U.S. citizens have a number of options to bring their Filipino spouses or fiancé(e)s and their children to the United States to become lawful permanent residents. These options fall under the IR, CR and K visa categories, each having its own set of requirements and procedures.
Bringing the Filipino Spouse to the United States
Marriage to a U.S. citizen does not automatically grant U.S. residence or citizenship to the Filipino spouse. He or she must be petitioned by the American spouse and apply for a visa to enter the United States. The Filipino spouse may enter the United States on a K-3 non-immigrant visa, CR1 immigrant visa or IR1 immigrant visa. These three spouse based petitions are issued to qualified beneficiaries of American citizens only. Individuals who are petitioned for by lawful permanent residents do not qualify for a K-3, CR or IR visa.
The IR Visa
A spouse of a U.S. citizen is considered an immediate relative (IR) and is immediately eligible to apply for an immigrant visa under the IR category. The Filipino spouse must be the beneficiary of an I-130 approved by the U.S. Citizenship and Immigration Services (USCIS). This petition must be filed at the USCIS office that has jurisdiction over the petitioner's (American spouse) place of residence. NOTE: Active-duty U.S. military personnel and other U.S Government personnel are considered domiciled in the United States while serving overseas.
Children (below 21 years of age and unmarried) of the Filipino spouse are also eligible to apply for IR visas if individual petitions are filed on their behalf by the U.S. citizen spouse. Under U.S. immigration law, only children under the age of 18 at the time their natural parent married a U.S. citizen are considered “step-children” for immigration purpose. Children who were 18 years or older at the time of the marriage may not be petitioned as step-children. They may be petitioned by the Filipino parent after he/she becomes a lawful permanent resident (LPR) of the United States.
The CR Visa
If the basis for immigration is a marriage that was entered into less than two years prior to the date of the visa issuance and the petition that was filed is an I-130, the spouse of a U.S. citizen or the child of a U.S. citizen is classified as conditional immigrant at the time of visa issuance. The visa category for the spouse is CR1 while that of the child is CR2.
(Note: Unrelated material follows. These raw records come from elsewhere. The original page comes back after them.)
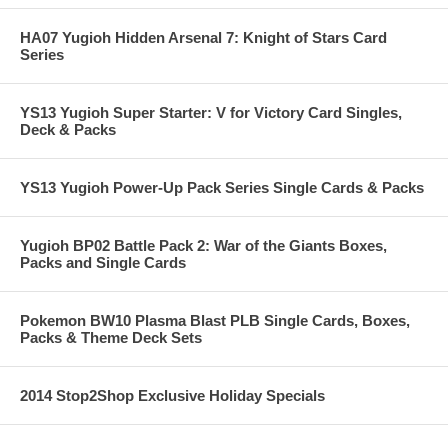
HA07 Yugioh Hidden Arsenal 7: Knight of Stars Card
Series
YS13 Yugioh Super Starter: V for Victory Card Singles,
Deck & Packs
YS13 Yugioh Power-Up Pack Series Single Cards & Packs
Yugioh BP02 Battle Pack 2: War of the Giants Boxes,
Packs and Single Cards
Pokemon BW10 Plasma Blast PLB Single Cards, Boxes,
Packs & Theme Deck Sets
2014 Stop2Shop Exclusive Holiday Specials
The K (Non-Immigrant) Visa
The K visa is a non-immigrant visa. It does not automatically grant U.S. citizenship or lawful permanent resident (LPR) status to the beneficiaries. Those who qualify for K visas will be able to join their partners in the United States as a non-immigrant, without the potentially long period of separation during the petition process. They will need to adjust their immigration status in the United States to become lawful permanent residents.
When both petitions have been approved by U.S. Citizenship and Immigration Services (USCIS) and sent to the National Visa Center (NVC) or when USCIS approves the I-130 before the I-129F, the availability of, as well as the need for, a non-immigrant K-3 visa ends.
The NVC is currently automatically converting up to 85% of K-3 visa petition to CR-1 Spousal visa petitions.
If the NVC receives both an approved I-130 petition and an approved I-129F petition: The non-immigrant K-3 visa case will be administratively closed.
K3 visas take just as long as CR1 visas to get approved.
The K3 visa is no longer be a viable option. We recommend the CR-1 Spousal Visa. To learn more about the CR-1 or IR-1 (depending on length of marriage).
The huge advantage that the CR-1 visa has over the K-3 visa is that with the CR-1 you automatically get a Green Card once in the United States (Usually within 1 month) without you having to do anything. With the K-3 visa you must file an adjust your status once in the United States to receive a Green Card. The process can take 6 months or more to get a green card.